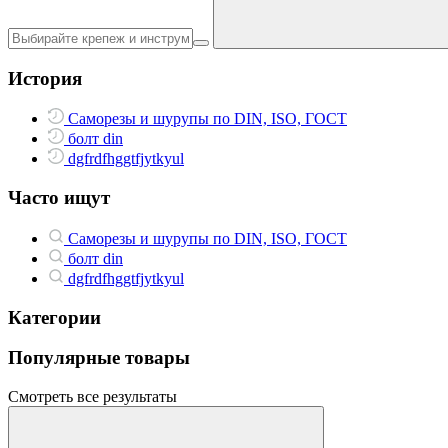
История
Саморезы и шурупы по DIN, ISO, ГОСТ
болт din
dgfrdfhggtfjytkyul
Часто ищут
Саморезы и шурупы по DIN, ISO, ГОСТ
болт din
dgfrdfhggtfjytkyul
Категории
Популярные товары
Смотреть все результаты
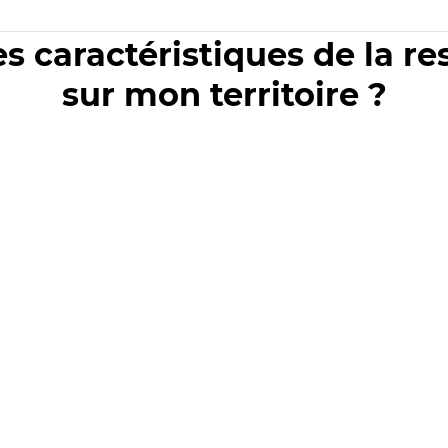
es caractéristiques de la r
sur mon territoire ?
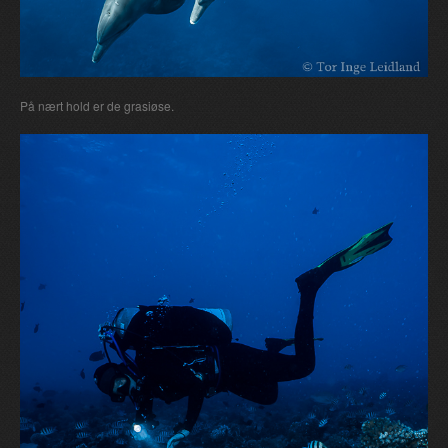
På nært hold er de grasiøse.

*****

§ **Task item**: Skip the pictures, then write out every entry exactly.

§ **Response to this task**:
История
Саморезы и шурупы по DIN, ISO, ГОСТ
болт din
dgfrdfhggtfjytkyul
Часто ищут
Саморезы и шурупы по DIN, ISO, ГОСТ
болт din
dgfrdfhggtfjytkyul
Категории
Популярные товары
Смотреть все результаты
es caractéristiques de la r
sur mon territoire ?
På nært hold er de grasiøse.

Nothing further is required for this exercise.